おはようございます。
今朝も宗祖親鸞聖人七百五十回御遠忌のテーマ「今、いのちがあなたを生きている」をご縁にお話をさせていただきます。最終回は「居場所」です。
今日の時代状況を思うとき、私は「居場所」ということを思うのです。ある識者の方が今の若者たちは居場所を探しているというのです。余りあるほど物が与えられ続けられて、生きている実感をもてないからだそうです。また子どもに関する痛ましい事件がいくつも起きていますが、居場所があれば事件にまで発展しなかったのではないか。愚痴でもいえる場所があればこんなことにならなかったのではないかと思うのです。そういう諸々の思いが居場所ということを思わせるのです。
居場所とは「自分が自分でいられる場所」「自分が自分に帰れる場所」をいうのですが、ある意味親鸞聖人が明らかにされた浄土真宗は「本当の居場所、真実の居場所」を提示しているように思います。「浄土」とか「極楽」という世界がそれを表わしていますが、一般的なイメージとかけ離れているかもしれません。しかしお経の中には本当の自分に帰れる場所、真実の依り所として「浄土」「極楽」と説かれています。
例えば『観経』というお経の中に出てくる古代インドの王妃韋提希(イダイケ)は、本当の居場所を見つけ願った人ではないかと思います。話は「王舎城の悲劇」といわれる事件に出会うことから始まります。韋提希という女性の一人息子が自分の夫、息子からすれば父親を結果的に殺してしまうという、家庭の崩壊が起きるわけです。それだけではなく我が息子から自分までも殺害されそうになり、現実が引き受けられず嘆き悲しみます。
そしてお釈迦さまがお出ましになるのですが、韋提希はその受け止められない心を全てお釈迦さまにぶつけていきます。私はこのぶつけることができたということは大事なことだと思うのです。ぶつけて初めて見えるもの気付くものがありますが、韋提希の場合も同じように深まっていきます。

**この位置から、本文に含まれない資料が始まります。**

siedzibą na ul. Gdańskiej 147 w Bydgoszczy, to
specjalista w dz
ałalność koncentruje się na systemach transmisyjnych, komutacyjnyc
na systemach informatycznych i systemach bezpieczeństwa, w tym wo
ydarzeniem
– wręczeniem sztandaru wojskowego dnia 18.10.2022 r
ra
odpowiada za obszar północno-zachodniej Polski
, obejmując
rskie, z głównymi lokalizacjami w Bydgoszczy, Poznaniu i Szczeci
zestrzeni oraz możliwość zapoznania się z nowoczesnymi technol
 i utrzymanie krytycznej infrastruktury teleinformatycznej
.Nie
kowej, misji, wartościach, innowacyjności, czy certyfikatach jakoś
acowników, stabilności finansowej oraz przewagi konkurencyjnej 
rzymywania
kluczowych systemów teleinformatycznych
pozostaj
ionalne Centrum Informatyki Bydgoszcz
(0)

そしてお釈迦さまの教えを通して極楽・浄土を楽(ねが)うという展開になるわけですが、私はここで説かれている極楽・浄土というのは韋提希が本当に求めていたものに気付いた世界ではないかと思うのです。
仏教を聞くと、考えもしなかったことを考えるようになったり、日頃思ったことのない浄土とか、突然考え始めるというのではなく、人間が本来求めているもの、生まれながらにして探しているものに気付いていく。それを「浄土」・「極楽」といわれるのです。韋提希も王舎城の悲劇をきっかけに、お釈迦さまと出遇い、人が本来帰るべき願うべき世界を見い出していったのです。言い換えれば本当の居場所を見つけ歩み始めたということではないでしょうか。
私はこれらの韋提希が目覚めていく過程を思う時、お釈迦さまとの出遇いを思うのです。その場所がなければ決して韋提希は真(まこと)の依り所を見つけられなかったのではないでしょうか。
考えてみれば親鸞聖人も師匠の法然上人との出遇いの場所がありました。記録によると法然上人の所には当時の身分を越えていろんな人が集まって場所を創っていました。激しい討論もあったようです。その場所の中で親鸞聖人は本当に自分が探していた世界に気付かれていかれたのです。法然上人や仲間たちとの出遇いを通して本当に帰るべき世界「浄土」「極楽」を見つけられたのです。それは親鸞聖人が書かれた『教行信証』に
「雑行を棄てて本願に帰す」
という回心(えしん)の言葉として表されています。
今、居場所が求められている状況を思う時、また親鸞聖人の御遠忌をお迎えする状況を思う時、それぞれの現場で場所を開き、関係を開いていくことが求められているのではないでしょうか。